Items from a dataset
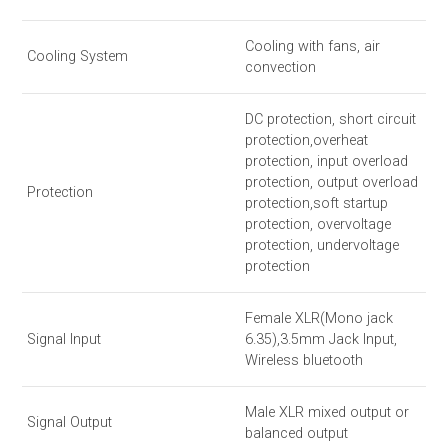
Cooling with fans, air
Cooling System
convection
DC protection, short circuit
protection,overheat
protection, input overload
protection, output overload
Protection
protection,soft startup
protection, overvoltage
protection, undervoltage
protection
Female XLR(Mono jack
Signal Input
6.35),3.5mm Jack Input,
Wireless bluetooth
Male XLR mixed output or
Signal Output
balanced output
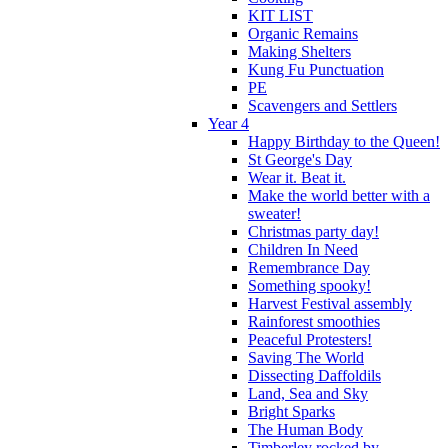
KIT LIST
Organic Remains
Making Shelters
Kung Fu Punctuation
PE
Scavengers and Settlers
Year 4
Happy Birthday to the Queen!
St George's Day
Wear it. Beat it.
Make the world better with a
sweater!
Christmas party day!
Children In Need
Remembrance Day
Something spooky!
Harvest Festival assembly
Rainforest smoothies
Peaceful Protesters!
Saving The World
Dissecting Daffoldils
Land, Sea and Sky
Bright Sparks
The Human Body
Timberley rocked by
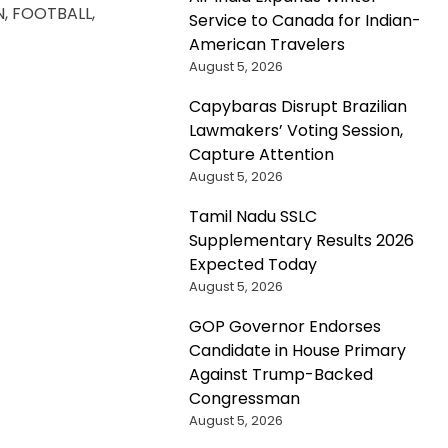
N, FOOTBALL,
Service to Canada for Indian-
American Travelers
August 5, 2026
Capybaras Disrupt Brazilian
Lawmakers’ Voting Session,
Capture Attention
August 5, 2026
Tamil Nadu SSLC
Supplementary Results 2026
Expected Today
August 5, 2026
GOP Governor Endorses
Candidate in House Primary
Against Trump-Backed
Congressman
August 5, 2026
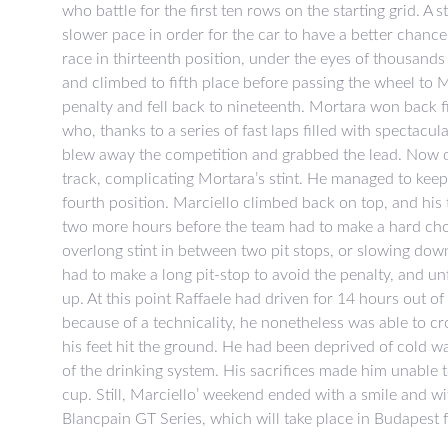
who battle for the first ten rows on the starting grid. A 
slower pace in order for the car to have a better chanc
race in thirteenth position, under the eyes of thousands 
and climbed to fifth place before passing the wheel to
penalty and fell back to nineteenth. Mortara won back f
who, thanks to a series of fast laps filled with spectacu
blew away the competition and grabbed the lead. Now de
track, complicating Mortara’s stint. He managed to keep
fourth position. Marciello climbed back on top, and his
two more hours before the team had to make a hard choic
overlong stint in between two pit stops, or slowing down
had to make a long pit-stop to avoid the penalty, and un
up. At this point Raffaele had driven for 14 hours out of
because of a technicality, he nonetheless was able to cro
his feet hit the ground. He had been deprived of cold w
of the drinking system. His sacrifices made him unable t
cup. Still, Marciello’ weekend ended with a smile and wi
Blancpain GT Series, which will take place in Budapest 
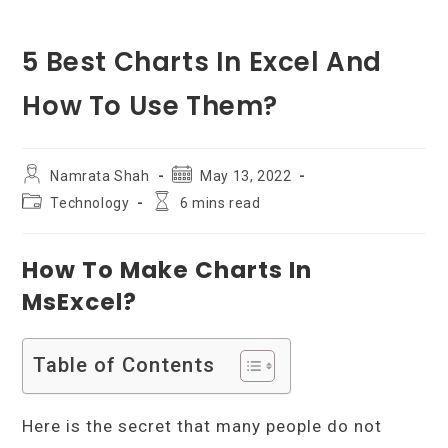
5 Best Charts In Excel And
How To Use Them?
Post
Post
Namrata Shah
May 13, 2022
author:
published:
Post
Reading
Technology
6 mins read
category:
time:
How To Make Charts In
MsExcel?
Table of Contents
Here is the secret that many people do not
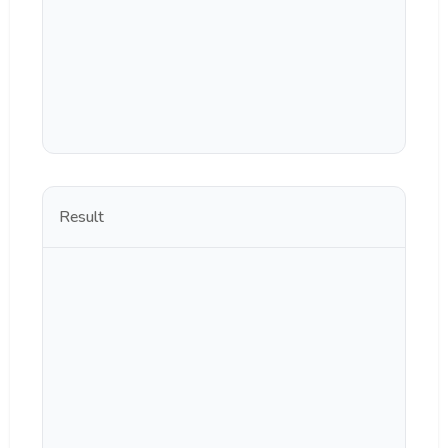
Result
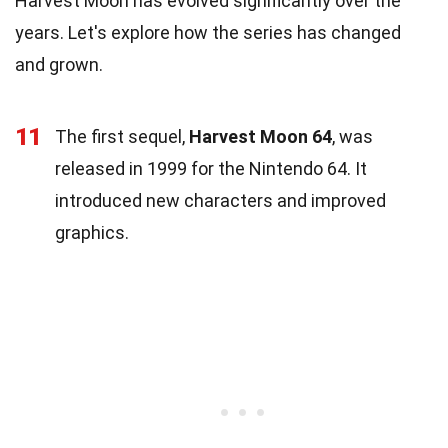
Harvest Moon has evolved significantly over the
years. Let's explore how the series has changed
and grown.
11
The first sequel,
Harvest Moon 64
, was
released in 1999 for the Nintendo 64. It
introduced new characters and improved
graphics.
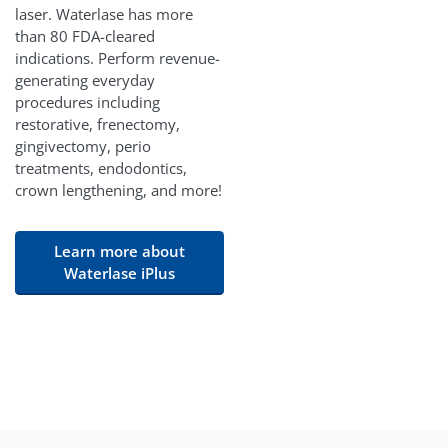
laser. Waterlase has more
than 80 FDA-cleared
indications. Perform revenue-
generating everyday
procedures including
restorative, frenectomy,
gingivectomy, perio
treatments, endodontics,
crown lengthening, and more!
Learn more about
Waterlase iPlus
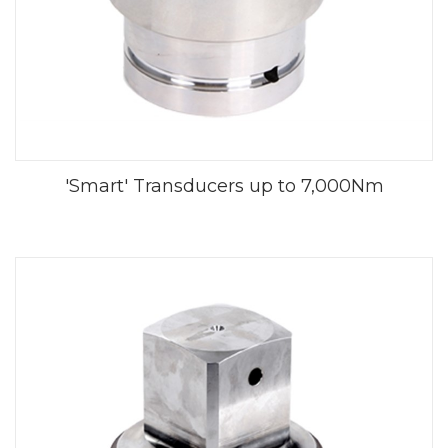
'Smart' Transducers up to 7,000Nm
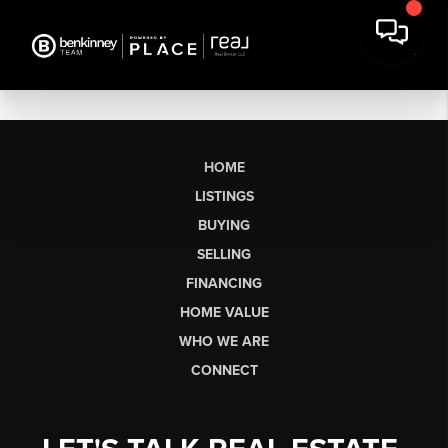
HOME
LISTINGS
BUYING
SELLING
FINANCING
HOME VALUE
WHO WE ARE
CONNECT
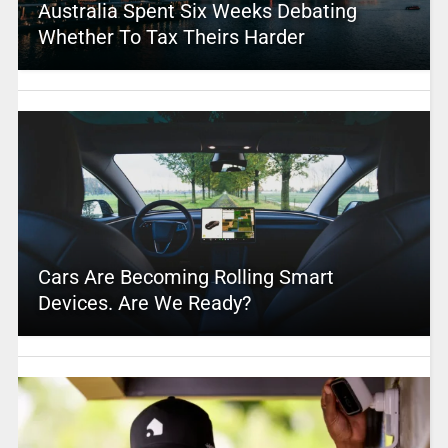
Australia Spent Six Weeks Debating
Whether To Tax Theirs Harder
Cars Are Becoming Rolling Smart
Devices. Are We Ready?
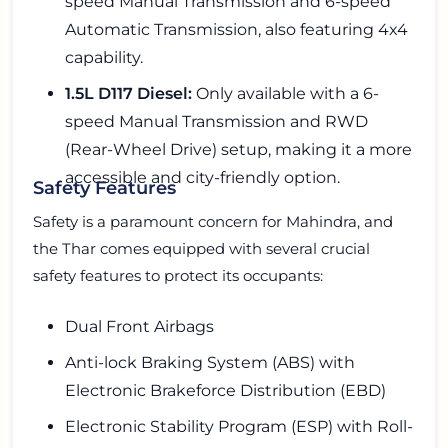
speed Manual Transmission and 6-speed
Automatic Transmission, also featuring 4x4
capability.
1.5L D117 Diesel:
Only available with a 6-
speed Manual Transmission and RWD
(Rear-Wheel Drive) setup, making it a more
accessible and city-friendly option.
Safety Features
Safety is a paramount concern for Mahindra, and
the Thar comes equipped with several crucial
safety features to protect its occupants:
Dual Front Airbags
Anti-lock Braking System (ABS) with
Electronic Brakeforce Distribution (EBD)
Electronic Stability Program (ESP) with Roll-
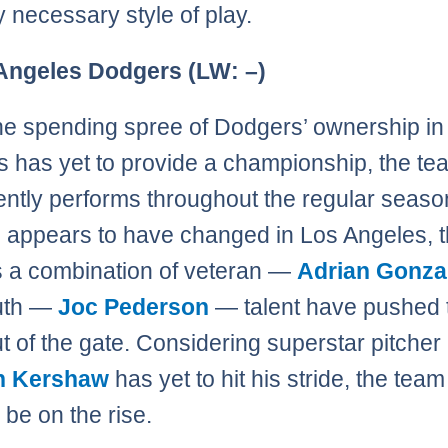
y necessary style of play.
 Angeles Dodgers (LW: –)
he spending spree of Dodgers’ ownership in
 has yet to provide a championship, the te
ently performs throughout the regular seaso
 appears to have changed in Los Angeles, t
s a combination of veteran —
Adrian Gonza
uth —
Joc Pederson
— talent have pushed 
t of the gate. Considering superstar pitcher
n Kershaw
has yet to hit his stride, the tea
 be on the rise.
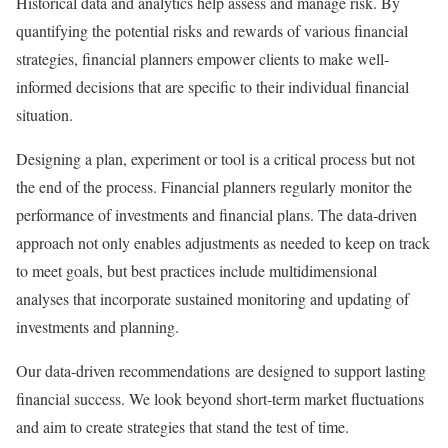
Historical data and analytics help assess and manage risk. By
quantifying the potential risks and rewards of various financial
strategies, financial planners empower clients to make well-
informed decisions that are specific to their individual financial
situation.
Designing a plan, experiment or tool is a critical process but not
the end of the process. Financial planners regularly monitor the
performance of investments and financial plans. The data-driven
approach not only enables adjustments as needed to keep on track
to meet goals, but best practices include multidimensional
analyses that incorporate sustained monitoring and updating of
investments and planning.
Our data-driven recommendations are designed to support lasting
financial success. We look beyond short-term market fluctuations
and aim to create strategies that stand the test of time.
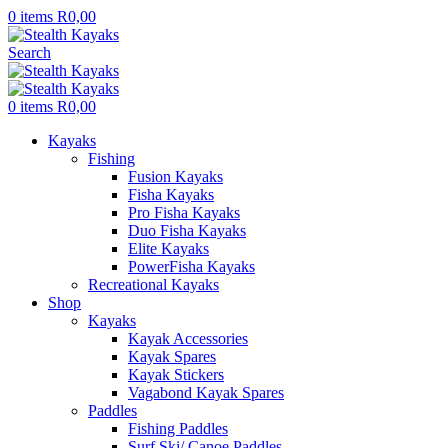
0
items
R
0,00
Search
0
items
R
0,00
Kayaks
Fishing
Fusion Kayaks
Fisha Kayaks
Pro Fisha Kayaks
Duo Fisha Kayaks
Elite Kayaks
PowerFisha Kayaks
Recreational Kayaks
Shop
Kayaks
Kayak Accessories
Kayak Spares
Kayak Stickers
Vagabond Kayak Spares
Paddles
Fishing Paddles
Surf Ski/ Canoe Paddles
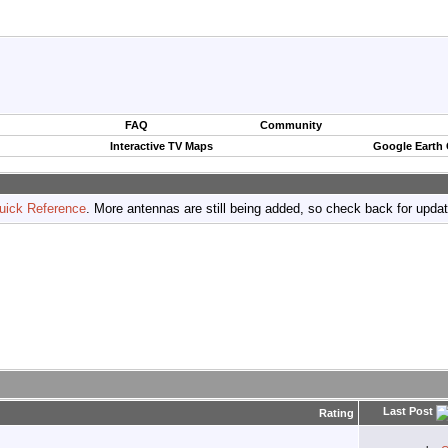
FAQ
Community
Interactive TV Maps
Google Earth
uick Reference
. More antennas are still being added, so check back for upda
Last Post
Rating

ASSIGNMENT: Work from the entries above. Set down exactly and only the lines from the line with "up. At this" to the line with "generating everyday", both included, and leave the pictures out.

RESPONSE BOX:
up. At this point Raffaele had driven for 14 hours out of
because of a technicality, he nonetheless was able to cro
his feet hit the ground. He had been deprived of cold w
of the drinking system. His sacrifices made him unable t
cup. Still, Marciello’ weekend ended with a smile and wi
Blancpain GT Series, which will take place in Budapest 
5 Best Charts In Excel And
How To Use Them?
Post
Post
Namrata Shah
May 13, 2022
author:
published:
Post
Reading
Technology
6 mins read
category:
time:
How To Make Charts In
MsExcel?
Table of Contents
Here is the secret that many people do not
Result
Harvest Moon has evolved significantly over the
years. Let's explore how the series has changed
and grown.
11
The first sequel,
Harvest Moon 64
, was
released in 1999 for the Nintendo 64. It
introduced new characters and improved
graphics.
laser. Waterlase has more
than 80 FDA-cleared
indications. Perform revenue-
generating everyday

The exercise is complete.